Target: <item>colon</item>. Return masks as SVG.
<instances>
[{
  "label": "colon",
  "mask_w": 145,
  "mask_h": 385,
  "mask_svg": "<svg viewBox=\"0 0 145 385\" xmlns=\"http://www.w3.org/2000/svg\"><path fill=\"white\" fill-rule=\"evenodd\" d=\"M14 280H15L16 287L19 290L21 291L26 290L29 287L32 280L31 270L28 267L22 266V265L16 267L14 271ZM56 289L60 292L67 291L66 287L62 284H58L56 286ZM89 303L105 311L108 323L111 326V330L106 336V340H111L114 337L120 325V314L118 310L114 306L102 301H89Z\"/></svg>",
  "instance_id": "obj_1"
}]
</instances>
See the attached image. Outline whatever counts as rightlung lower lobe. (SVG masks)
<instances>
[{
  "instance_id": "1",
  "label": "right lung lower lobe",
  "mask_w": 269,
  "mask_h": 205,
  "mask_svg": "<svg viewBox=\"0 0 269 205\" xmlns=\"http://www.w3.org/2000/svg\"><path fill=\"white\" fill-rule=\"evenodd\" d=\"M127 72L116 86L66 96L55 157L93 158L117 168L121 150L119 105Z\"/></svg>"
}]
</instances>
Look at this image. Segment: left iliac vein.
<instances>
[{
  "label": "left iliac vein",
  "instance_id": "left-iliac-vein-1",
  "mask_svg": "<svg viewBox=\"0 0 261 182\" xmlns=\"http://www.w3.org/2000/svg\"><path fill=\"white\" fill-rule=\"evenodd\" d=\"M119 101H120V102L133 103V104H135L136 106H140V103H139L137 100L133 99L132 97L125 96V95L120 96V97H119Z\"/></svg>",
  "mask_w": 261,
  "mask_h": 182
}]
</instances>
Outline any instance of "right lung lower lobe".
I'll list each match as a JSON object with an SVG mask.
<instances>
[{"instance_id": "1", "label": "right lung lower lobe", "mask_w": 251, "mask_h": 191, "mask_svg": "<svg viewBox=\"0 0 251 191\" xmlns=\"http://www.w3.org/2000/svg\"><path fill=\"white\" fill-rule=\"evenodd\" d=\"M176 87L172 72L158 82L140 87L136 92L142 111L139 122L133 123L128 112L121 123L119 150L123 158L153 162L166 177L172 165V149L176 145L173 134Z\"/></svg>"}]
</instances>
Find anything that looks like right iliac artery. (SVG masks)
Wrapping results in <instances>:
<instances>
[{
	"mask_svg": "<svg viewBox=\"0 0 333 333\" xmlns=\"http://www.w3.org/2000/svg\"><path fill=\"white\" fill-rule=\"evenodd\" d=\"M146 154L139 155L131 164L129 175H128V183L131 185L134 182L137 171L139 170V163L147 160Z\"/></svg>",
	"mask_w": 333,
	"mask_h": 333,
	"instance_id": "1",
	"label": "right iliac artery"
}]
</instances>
* * * * * * * * *
## Exercise directions
Could you retype exactly the lines from the one containing "Outline any instance" through the final line of the data above, and no others?

## Output of the exercise
Outline any instance of "right lung lower lobe".
I'll list each match as a JSON object with an SVG mask.
<instances>
[{"instance_id": "1", "label": "right lung lower lobe", "mask_w": 251, "mask_h": 191, "mask_svg": "<svg viewBox=\"0 0 251 191\" xmlns=\"http://www.w3.org/2000/svg\"><path fill=\"white\" fill-rule=\"evenodd\" d=\"M176 87L172 72L158 82L140 87L136 92L142 111L139 122L133 123L128 112L121 123L119 150L123 158L153 162L166 177L172 165V149L176 145L173 134Z\"/></svg>"}]
</instances>
Find anything that looks like right iliac artery. (SVG masks)
Wrapping results in <instances>:
<instances>
[{
	"mask_svg": "<svg viewBox=\"0 0 333 333\" xmlns=\"http://www.w3.org/2000/svg\"><path fill=\"white\" fill-rule=\"evenodd\" d=\"M146 154L139 155L131 164L129 175H128V183L131 185L134 182L137 171L139 170V163L147 160Z\"/></svg>",
	"mask_w": 333,
	"mask_h": 333,
	"instance_id": "1",
	"label": "right iliac artery"
}]
</instances>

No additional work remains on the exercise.